I haven’t yet had a chance to think through the implications of Sci-fi writer Ted Chiang’s description of LLMs as “lossy text-compression algorithms,” but it is tempting to apply his analysis to mathematics, both the hypothetical algorithmic mathematics that can proceed on the sole basis of understanding™ and Bourbaki-style mathematics that compresses a maximum of tradition into a minimum of axioms.
C. Anderson, The End of Theory: The Data Deluge Makes the Scientific Method Obsolete, https://www.wired.com/2008/06/pb-theory/
The bad news is that, as Melanie Mitchell puts it in Artificial Intelligence, Chapter 7, “Reasoning about morality requires one to recognize cause-and-effect relationships”; so morality will be in the dumpster alongside paranoia.
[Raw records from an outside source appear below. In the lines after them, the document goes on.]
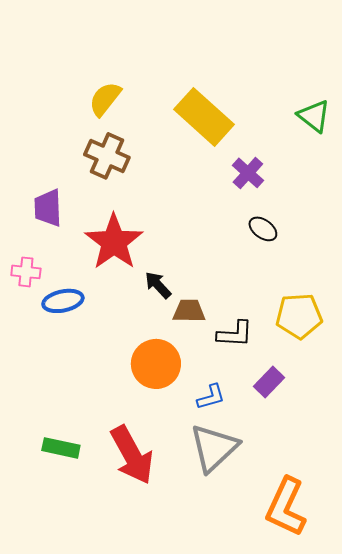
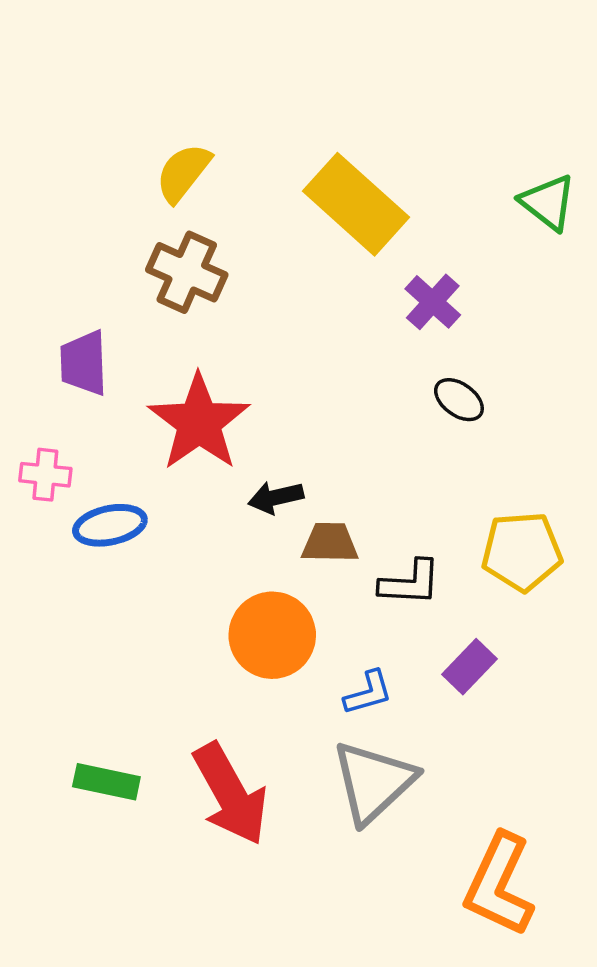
black arrow: (158, 285) -> (276, 497), turned -60

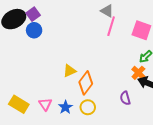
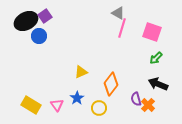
blue circle: (34, 30) -> (39, 36), moved
orange cross: (138, 73) -> (148, 105), moved
orange diamond: (86, 83) -> (111, 84), moved
blue star: (65, 107) -> (77, 98), moved

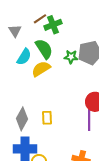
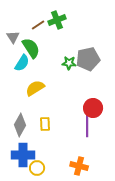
green cross: (53, 25) -> (57, 20), moved
green semicircle: (44, 49) -> (31, 48), moved
yellow semicircle: (41, 69) -> (35, 88), moved

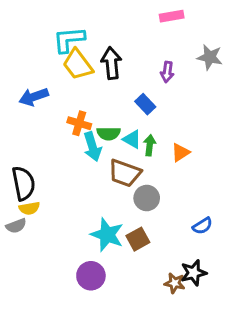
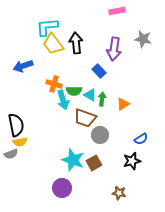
purple arrow: (167, 72) -> (114, 49), size x1.6
blue semicircle: (202, 226) -> (141, 139), moved
black star: (194, 273) -> (132, 161), moved

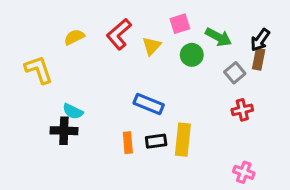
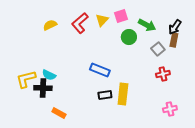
yellow triangle: (152, 46) -> (102, 20), moved
yellow L-shape: (39, 70) -> (26, 79), moved, turned -85
orange rectangle: (128, 143) -> (59, 113), moved, turned -56
pink cross: (244, 172) -> (170, 109), moved, turned -32

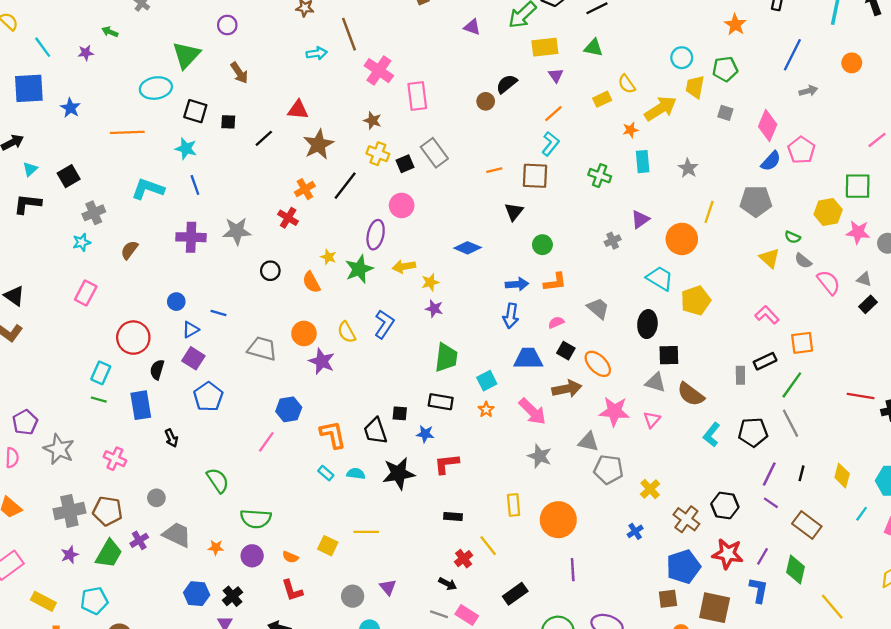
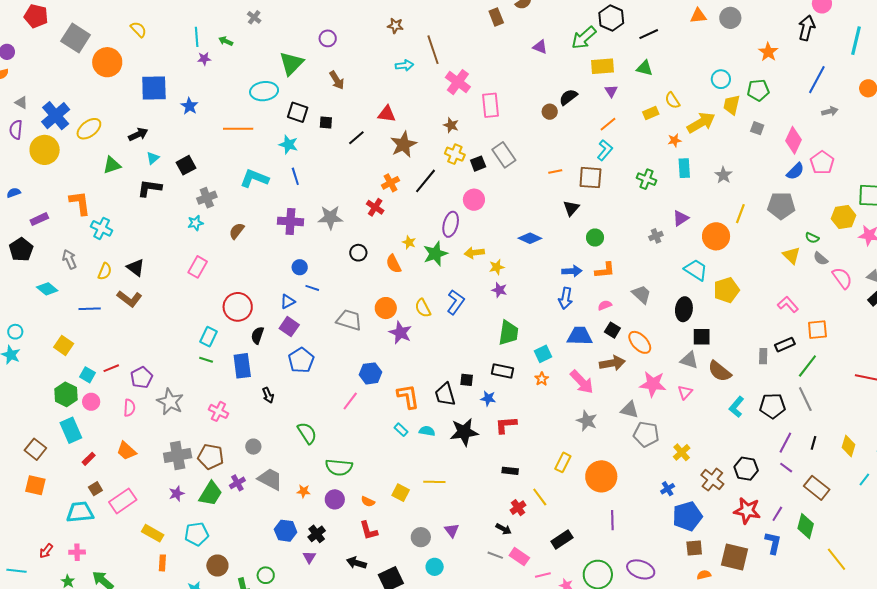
cyan line: (43, 47) -> (197, 37), moved, turned 30
blue circle: (176, 302) -> (300, 267), moved
yellow rectangle: (514, 505) -> (563, 462), turned 30
blue pentagon: (683, 567) -> (687, 516), moved

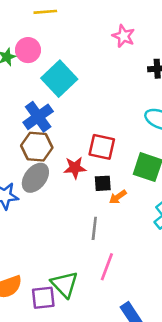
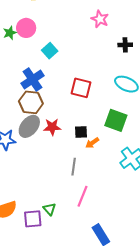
cyan square: (59, 79) -> (50, 51), size x0.6
red square: (102, 147) -> (81, 88), moved
red star: (75, 168) -> (52, 127), moved
green triangle: (65, 284) -> (50, 209), size x0.6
People speak disparagingly about blowing one’s own trumpet. But who else can be relied upon to blow it? So here is my effort to explain how uncritically accepting mathematical folklore about proofs can lead of computationalism about mind: https://link.springer.com/article/10.1007/s11229-022-03812-w#Abs1
It is not actually clear what the relevance of the precise definition of understanding is to the phenomenon of computerized mathematics. Can we not be a bit selfish and, instead of asking whether computers will understand mathematics, focus on the less philosophically fraught question of whether computers will help us understand mathematics in new ways by producing explanations that instill novel insights?
The conjectures that (1) they will and (2) all this computerized reasoning™ stuff will be required to do that seem like relatively concrete empirical claims (and hard ones to dispute, at least to me). (One can remove the answer of "they already have" by demanding the "explanations" occur in natural language and not graphs and datasets, I think.)
But I guess I can see a partial counterargument to the above selfishness! If one meets, e.g., a new graduate student, both "I don't care at all if you understand these new ideas, I just care if you can explain them to me" and "I don't care at all if you can explain these new ideas to me, I just care if you understand them yourself" would be inappropriate attitudes to take. So maybe both questions are worth studying in tandem.